Both views describe the same numbers. The table view tells you what the matrix is; the transformation view tells you what the matrix does. We will spend this lesson moving between them.

Matrices stack vectors

You can read a matrix as a collection of column vectors standing side by side, or as a stack of row vectors. The matrix $M$ above is the two column vectors $\begin{bmatrix} 1 \\ 3 \end{bmatrix}$ and $\begin{bmatrix} 2 \\ 4 \end{bmatrix}$ placed next to each other. Keeping this in mind makes matrix multiplication far less mysterious.

Let’s create some matrices in NumPy. A matrix is just a two-dimensional array: a list of lists where each inner list is one row.

import numpy as np

# no dataset needed - numpy only

M = np.array([[1, 2],
              [3, 4]])

N = np.array([[5, 6],
              [7, 8]])

print("M shape:", M.shape)
print("M:\n", M)
# Output:
# M shape: (2, 2)
# M:
#  [[1 2]
#  [3 4]]

The .shape attribute reports (2, 2): two rows, two columns. Everything that follows builds on this simple structure.

Adding and Scaling Matrices

Before multiplication, the easy operations. Because a matrix is a grid of numbers, you add two matrices by adding the numbers in matching positions. This only works when both matrices have the same shape, since every element needs a partner.

M + N = \begin{bmatrix} 1 & 2 \\ 3 & 4 \end{bmatrix} + \begin{bmatrix} 5 & 6 \\ 7 & 8 \end{bmatrix} = \begin{bmatrix} 6 & 8 \\ 10 & 12 \end{bmatrix}

Multiplying a matrix by a single number, a scalar, is just as direct: multiply every element by that number.

print("M + N:\n", M + N)
# Output:
# M + N:
#  [[ 6  8]
#  [10 12]]

print("3 * M:\n", 3 * M)
# Output:
# 3 * M:
#  [[ 3  6]
#  [ 9 12]]

These element-wise operations are intuitive, and NumPy handles them with plain + and *. The interesting operation, the one that powers machine learning, is something different.

Matrix Multiplication

Matrix multiplication is not element-wise. It does not pair up matching positions and multiply them. Instead, each entry of the product comes from a dot product between a row of the first matrix and a column of the second.

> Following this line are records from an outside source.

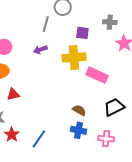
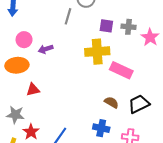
gray cross: (110, 22) -> (129, 27), moved
purple arrow: (40, 50) -> (46, 49), moved
brown semicircle: (79, 110) -> (111, 102), moved

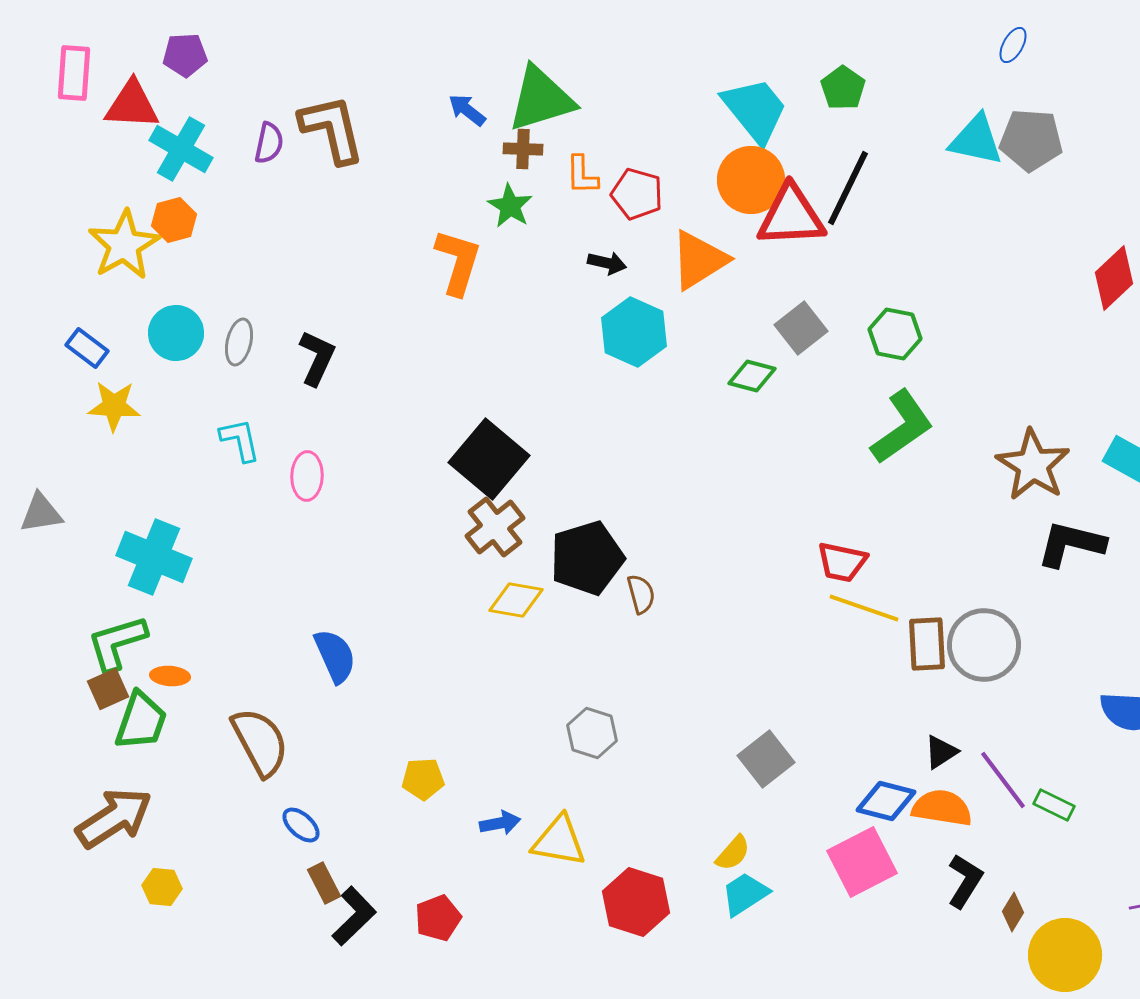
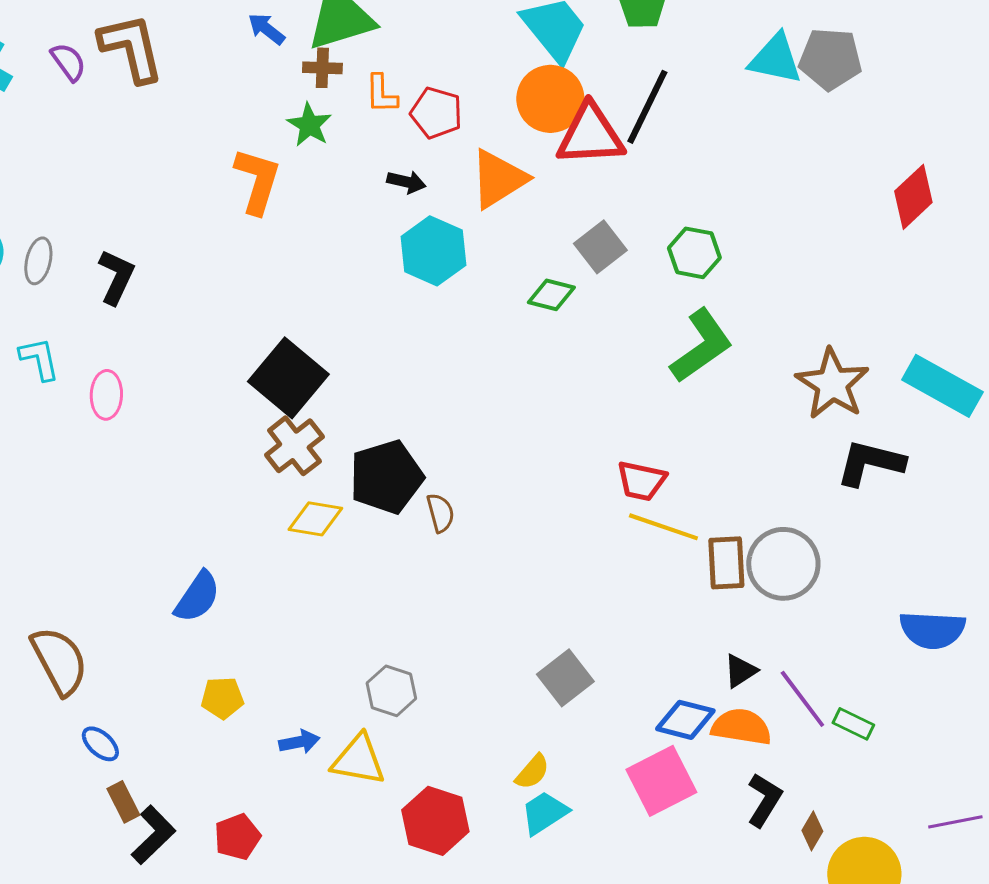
purple semicircle: (269, 143) -> (68, 62), turned -48
blue semicircle: (335, 656) -> (197, 597), moved, turned 58
gray hexagon: (592, 733) -> (391, 691), moved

This is exactly the dot product you learned in the last lesson, now applied many times. To compute the entry in row $i$ , column $j$ of the product, you take row $i$ of the left matrix, column $j$ of the right matrix, multiply them element by element, and add up the results.

Let’s work out $M N$ by hand for our two matrices:

M N = \begin{bmatrix} 1 & 2 \\ 3 & 4 \end{bmatrix} \begin{bmatrix} 5 & 6 \\ 7 & 8 \end{bmatrix}

Take it one entry at a time. The top-left entry is row 1 of $M$ dotted with column 1 of $N$ :

(1 \times 5) + (2 \times 7) = 5 + 14 = 19

The top-right entry is row 1 of $M$ dotted with column 2 of $N$ :

(1 \times 6) + (2 \times 8) = 6 + 16 = 22

The bottom-left entry is row 2 of $M$ dotted with column 1 of $N$ :

(3 \times 5) + (4 \times 7) = 15 + 28 = 43

And the bottom-right entry is row 2 of $M$ dotted with column 2 of $N$ :

(3 \times 6) + (4 \times 8) = 18 + 32 = 50

Putting the four entries together gives the answer:

M N = \begin{bmatrix} 19 & 22 \\ 43 & 50 \end{bmatrix}

Now verify it with NumPy. The @ operator performs matrix multiplication (the equivalent function is np.dot, but @ reads more clearly).

product = M @ N

print("M @ N:\n", product)
# Output:
# M @ N:
#  [[19 22]
#  [43 50]]

The numbers match your hand calculation exactly. Whenever you are unsure about a matrix product, working a couple of entries by hand and checking against @ is the fastest way to build confidence.

@ is not the same as *

In NumPy, M * N multiplies element by element (position against matching position), while M @ N performs true matrix multiplication with dot products. They give completely different results. When you mean matrix multiplication, always reach for @.

The Shape Rule

Matrix multiplication only works when the shapes line up. To compute $A B$ , the number of columns in $A$ must equal the number of rows in $B$ . The result has as many rows as $A$ and as many columns as $B$ :

(m \times n) \times (n \times p) \rightarrow (m \times p)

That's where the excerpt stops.